J’entends les preuves du feu dans la cohérence des trois thèmes précédents l’eau, la terre et l’air pour lesquels j’ai travaillé à partir de l’Homme dans sa relation à cet (ces) élément (s). J’ai poursuivi dans la même perspective en retenant ici, non seulement la maîtrise du feu par l’homme, mais aussi le coup de feu, sa cause et sa preuve: la cartouche, la poudre, l'impact.
Je présenterai trois œuvres en métal, matériau issu de la métallurgie, dans lequel le feu est omniprésent aux différentes phases de son élaboration, qui dans l’histoire de l’humanité, est une étape importante du développement de l’homme: l’âge du fer étant la maîtrise du feu par l’homme. Je conserve la présence de la figure, c'est-à-dire, l’homme dans sa relation à (aux) élément(s) retenu(s) dans la (les) thématique(s) proposée(s) par Perspectives.

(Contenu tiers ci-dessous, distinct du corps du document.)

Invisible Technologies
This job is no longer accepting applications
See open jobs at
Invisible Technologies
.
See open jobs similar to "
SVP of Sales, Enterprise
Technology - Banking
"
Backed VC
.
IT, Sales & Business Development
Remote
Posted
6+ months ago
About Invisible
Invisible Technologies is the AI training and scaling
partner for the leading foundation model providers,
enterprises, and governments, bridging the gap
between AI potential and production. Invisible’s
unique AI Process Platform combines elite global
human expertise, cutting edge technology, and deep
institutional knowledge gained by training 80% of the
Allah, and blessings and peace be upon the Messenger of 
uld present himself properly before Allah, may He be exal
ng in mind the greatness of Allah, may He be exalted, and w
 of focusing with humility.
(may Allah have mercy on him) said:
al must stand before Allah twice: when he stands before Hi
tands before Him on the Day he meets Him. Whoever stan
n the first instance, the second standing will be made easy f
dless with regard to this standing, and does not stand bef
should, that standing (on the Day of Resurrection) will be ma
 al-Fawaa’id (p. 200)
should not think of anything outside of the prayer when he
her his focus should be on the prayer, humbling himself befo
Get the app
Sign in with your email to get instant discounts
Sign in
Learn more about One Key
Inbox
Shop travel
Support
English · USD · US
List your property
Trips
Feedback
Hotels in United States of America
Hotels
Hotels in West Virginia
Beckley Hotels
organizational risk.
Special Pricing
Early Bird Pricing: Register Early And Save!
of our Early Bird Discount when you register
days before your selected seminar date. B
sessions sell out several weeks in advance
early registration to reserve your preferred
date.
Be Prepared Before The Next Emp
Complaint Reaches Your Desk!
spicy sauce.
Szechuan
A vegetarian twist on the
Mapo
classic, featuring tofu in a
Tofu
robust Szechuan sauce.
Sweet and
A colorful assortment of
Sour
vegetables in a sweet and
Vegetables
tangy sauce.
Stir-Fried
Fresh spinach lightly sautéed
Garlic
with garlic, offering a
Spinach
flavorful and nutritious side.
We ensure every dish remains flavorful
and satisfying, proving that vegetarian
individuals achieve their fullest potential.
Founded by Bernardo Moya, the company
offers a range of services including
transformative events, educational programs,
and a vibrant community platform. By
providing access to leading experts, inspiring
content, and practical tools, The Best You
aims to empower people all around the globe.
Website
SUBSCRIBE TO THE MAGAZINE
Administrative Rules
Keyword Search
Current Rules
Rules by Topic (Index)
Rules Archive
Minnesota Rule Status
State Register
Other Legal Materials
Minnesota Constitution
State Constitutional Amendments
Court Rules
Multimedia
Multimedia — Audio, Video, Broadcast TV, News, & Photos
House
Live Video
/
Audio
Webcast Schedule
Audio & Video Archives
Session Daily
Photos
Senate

Un homme et une femme contemporains. Les deux plaques rapprochées peuvent former un couple, symbole d’une réunion, d’une ébauche de famille, d’un devenir possible. Ils sont jeunes, en pleine vie et tout semble leur sourire. Ils ont le look jeune cadre dynamique. L’image qui se dégage est implicitement positive, au regard des valeurs d’une société contemporaine imprégnée des valeurs du monde de la finance. Mais on perçoit des impacts de tirs à la carabine, cet homme et cette femme sont et ont été des cibles. Ils seraient morts s’ils n’étaient peints.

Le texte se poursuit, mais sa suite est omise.